IT'S ALL RIGHT NOW
The most remarkable thing about this extraordinary debut novel is not that the author is 72 years old; it is in the risks Chadwick, a retired civil servant, takes and brings off with astute craftsmanship and touching sincerity. The narrator, Tom Ripple, whose life we follow from the 1970s into the 21st century, is a lower-middle-class Englishman devoid of charm, intellectual curiosity and emotional warmth. Only gradually does the reader come to understand why Ripple's responses are stunted, why his preferred mode of communication is through excruciatingly bad puns and double entendres and why he subsists on a steady diet of television action films and paperback thrillers. When his wife leaves him, taking their two children, he is resigned to loneliness.

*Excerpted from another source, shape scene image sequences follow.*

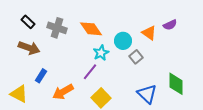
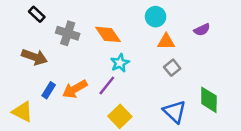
black rectangle: (28, 22) -> (37, 14), moved
orange triangle: (149, 33) -> (166, 42), moved, turned -35
cyan circle: (123, 41) -> (156, 17), moved
gray square: (136, 57) -> (172, 68), moved
orange arrow: (63, 92) -> (75, 89), moved

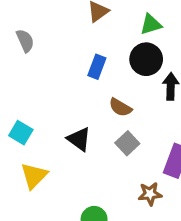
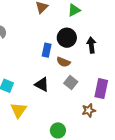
black circle: (146, 59) -> (67, 38), moved
blue rectangle: (97, 67) -> (47, 50), moved

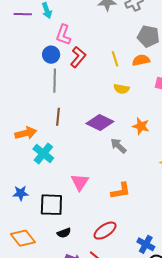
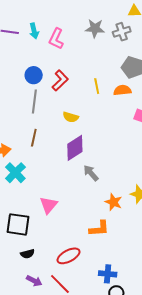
pink L-shape: (63, 35) -> (56, 39), moved
yellow semicircle: (121, 89) -> (71, 117), moved
purple diamond: (100, 122) -> (75, 148), turned -64
orange star: (141, 126) -> (114, 202), moved
orange L-shape: (121, 191) -> (99, 228), moved
blue cross: (146, 244) -> (108, 274), turned -30

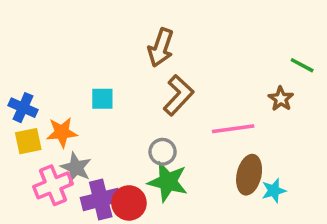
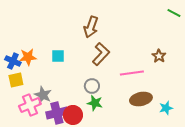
green line: (302, 65) -> (174, 13), moved
orange star: (62, 132) -> (28, 57), moved
brown ellipse: (249, 175) -> (141, 99), turned 65
green star: (168, 182) -> (95, 103), size x0.7
cyan star: (274, 191) -> (166, 108), moved

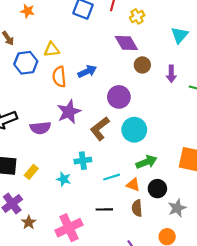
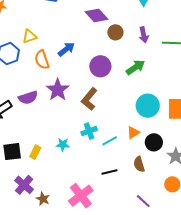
purple semicircle: (40, 128) -> (28, 98), moved
cyan circle: (134, 130) -> (148, 106), moved
cyan cross: (83, 161) -> (89, 131), moved
green arrow: (146, 162) -> (135, 67), moved
cyan star: (64, 179) -> (63, 145), moved
orange triangle: (133, 185) -> (133, 133), moved, turned -40

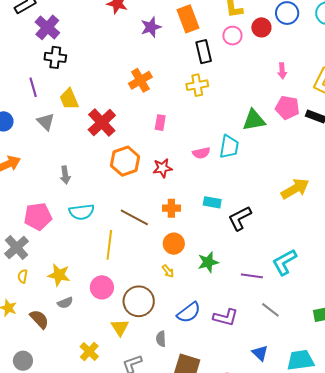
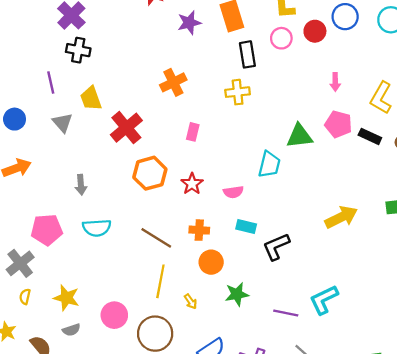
pink semicircle: (201, 153) -> (233, 192), moved
red star: (162, 168) -> (192, 184), turned -30
orange circle: (174, 244) -> (211, 262), moved
yellow line: (109, 245) -> (160, 281), moved

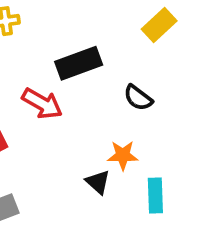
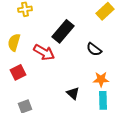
black rectangle: (79, 63) -> (63, 31), turned -30
orange star: (123, 155) -> (101, 79), moved

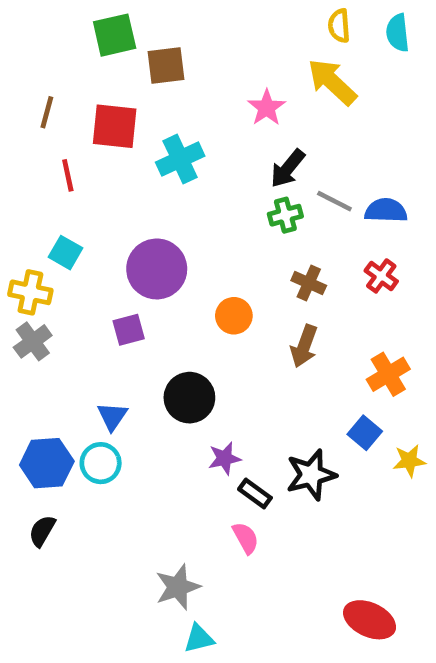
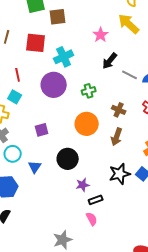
red line: (68, 175) -> (18, 75), moved
green cross: (285, 215) -> (89, 91), moved
purple circle: (157, 269) -> (54, 85), moved
orange circle: (234, 316) -> (87, 124), size x1.5
cyan circle: (101, 463) -> (13, 154), moved
black star: (311, 475) -> (120, 174), moved
black rectangle: (255, 493) -> (96, 200), turned -56

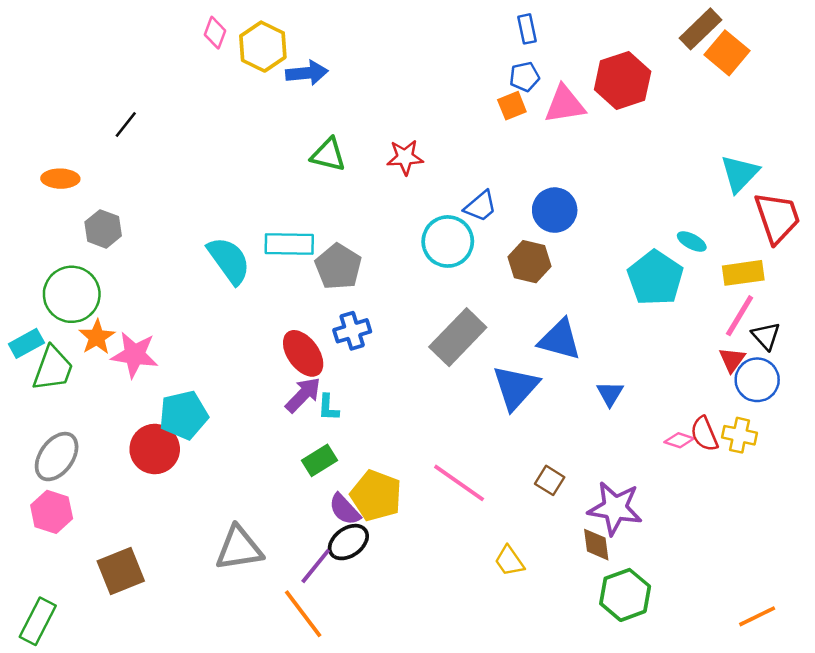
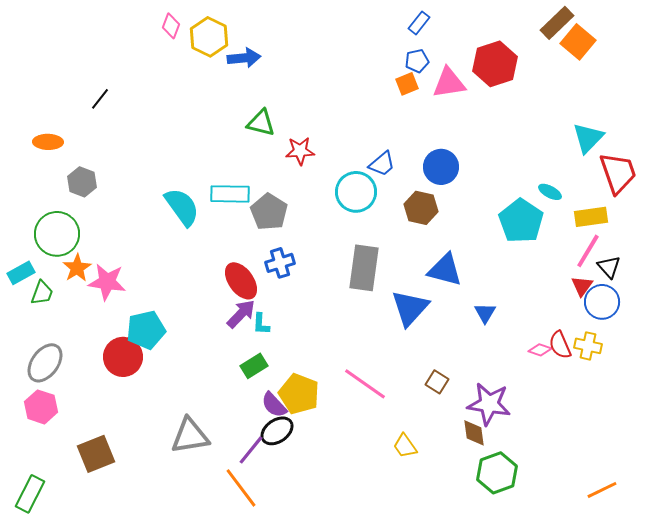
blue rectangle: (527, 29) -> (419, 23), turned 50
red star: (405, 157) -> (300, 151), moved
gray rectangle: (458, 337) -> (364, 268), turned -36
green trapezoid: (53, 369) -> (42, 293), size x0.7

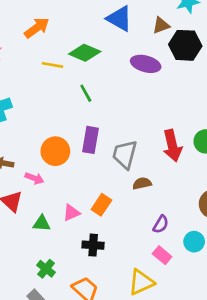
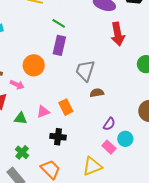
green line: (86, 93) -> (59, 23), turned -32
purple rectangle: (90, 140) -> (59, 45), moved
red arrow: (172, 146) -> (118, 34), moved
orange rectangle: (101, 205) -> (66, 107), turned -63
cyan circle: (194, 242) -> (125, 139), moved

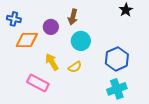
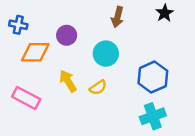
brown arrow: (73, 17) -> (118, 17), moved
pink rectangle: (38, 83) -> (26, 98), moved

As the years pass, Ripple cautiously engages in new relationships; he acquires the knack for tender paternal love and true friendship, and he develops an appreciation of music and books that brings him joy. Throughout, he continues to seek meaning in a postmodern world. Chadwick's almost seamlessly subtle portrait of Ripple gathers depth and momentum as the narrative progresses. In the end, Ripple concludes, with typical modesty, that it is "the basic experiences [of life], the ordinary moments of affection and beauty and common kindness that are infinitely precious." It's not an earthshaking thought, but it signifies the metamorphosis of an empty, soulless man into a hero for our times. Agent, Zoe Pagnamenta . (June 1)
FYI: Chadwick was inspired by Joseph Heller's novel Something Happens, but in many ways Tom Ripple is a mirror image of William Boyd's protagonist in Any Human Heart, albeit from a lower social class.